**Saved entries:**
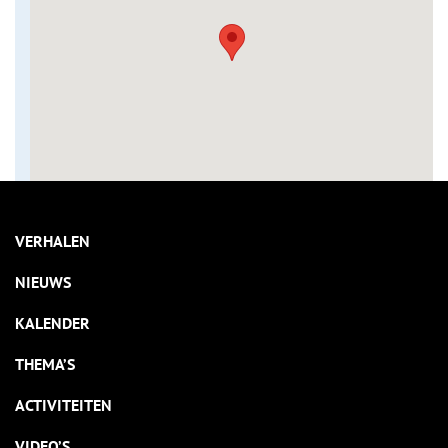
VERHALEN
NIEUWS
KALENDER
THEMA’S
ACTIVITEITEN
VIDEO’S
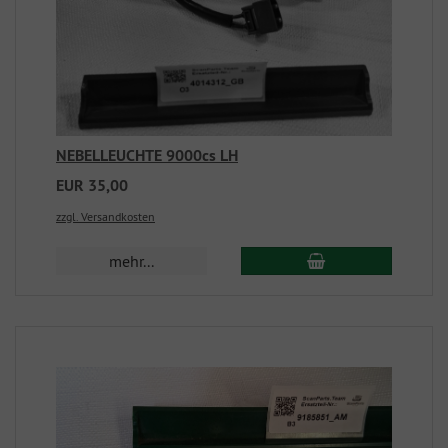
NEBELLEUCHTE 9000cs LH
EUR 35,00
zzgl. Versandkosten
mehr...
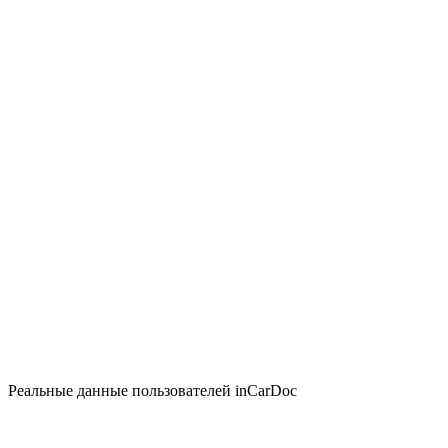
Реальные данные пользователей inCarDoc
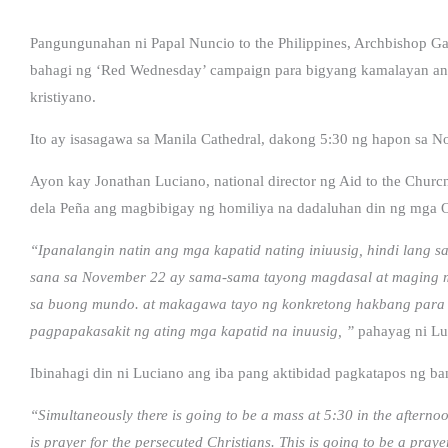
Pangungunahan ni Papal Nuncio to the Philippines, Archbishop Ga
bahagi ng ‘Red Wednesday’ campaign para bigyang kamalayan an
kristiyano.
Ito ay isasagawa sa Manila Cathedral, dakong 5:30 ng hapon sa 
Ayon kay Jonathan Luciano, national director ng Aid to the Chur
dela Peña ang magbibigay ng homiliya na dadaluhan din ng mga Ob
“Ipanalangin natin ang mga kapatid nating iniuusig, hindi lang 
sana sa November 22 ay sama-sama tayong magdasal at maging m
sa buong mundo. at makagawa tayo ng konkretong hakbang para
pagpapakasakit ng ating mga kapatid na inuusig, ”
pahayag ni Lu
Ibinahagi din ni Luciano ang iba pang aktibidad pagkatapos ng ba
“Simultaneously there is going to be a mass at 5:30 in the afterno
is prayer for the persecuted Christians. This is going to be a pra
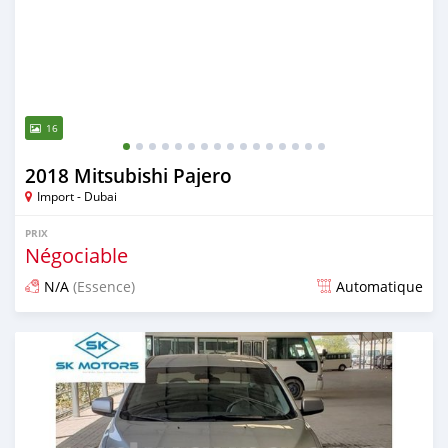
16
2018 Mitsubishi Pajero
Import - Dubai
PRIX
Négociable
N/A
(Essence)
Automatique
Publié il y a presque 6 ans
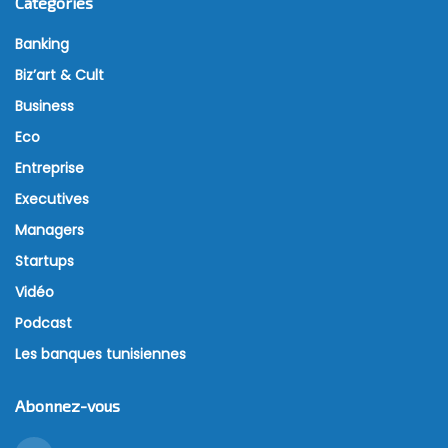
Catégories
Banking
Biz’art & Cult
Business
Eco
Entreprise
Executives
Managers
Startups
Vidéo
Podcast
Les banques tunisiennes
Abonnez-vous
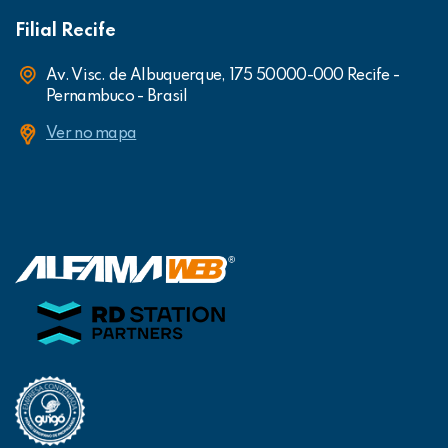
Filial Recife
Av. Visc. de Albuquerque, 175 50000-000 Recife -
Pernambuco - Brasil
Ver no mapa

**Exercise:** Transcribe all of the data above verbatim but omit every picture.

**Solution for this problem:**
VERHALEN
NIEUWS
KALENDER
THEMA’S
ACTIVITEITEN
VIDEO’S
NEBELLEUCHTE 9000cs LH
EUR 35,00
zzgl. Versandkosten
mehr...
Реальные данные пользователей inCarDoc
Pangungunahan ni Papal Nuncio to the Philippines, Archbishop Ga
bahagi ng ‘Red Wednesday’ campaign para bigyang kamalayan an
kristiyano.
Ito ay isasagawa sa Manila Cathedral, dakong 5:30 ng hapon sa 
Ayon kay Jonathan Luciano, national director ng Aid to the Chur
dela Peña ang magbibigay ng homiliya na dadaluhan din ng mga Ob
“Ipanalangin natin ang mga kapatid nating iniuusig, hindi lang 
sana sa November 22 ay sama-sama tayong magdasal at maging m
sa buong mundo. at makagawa tayo ng konkretong hakbang para
pagpapakasakit ng ating mga kapatid na inuusig, ”
pahayag ni Lu
Ibinahagi din ni Luciano ang iba pang aktibidad pagkatapos ng ba
“Simultaneously there is going to be a mass at 5:30 in the afterno
is prayer for the persecuted Christians. This is going to be a pra
16
2018 Mitsubishi Pajero
Import - Dubai
PRIX
Négociable
N/A
(Essence)
Automatique
Publié il y a presque 6 ans
Catégories
Banking
Biz’art & Cult
Business
Eco
Entreprise
Executives
Managers
Startups
Vidéo
Podcast
Les banques tunisiennes
Abonnez-vous
Filial Recife
Av. Visc. de Albuquerque, 175 50000-000 Recife -
Pernambuco - Brasil
Ver no mapa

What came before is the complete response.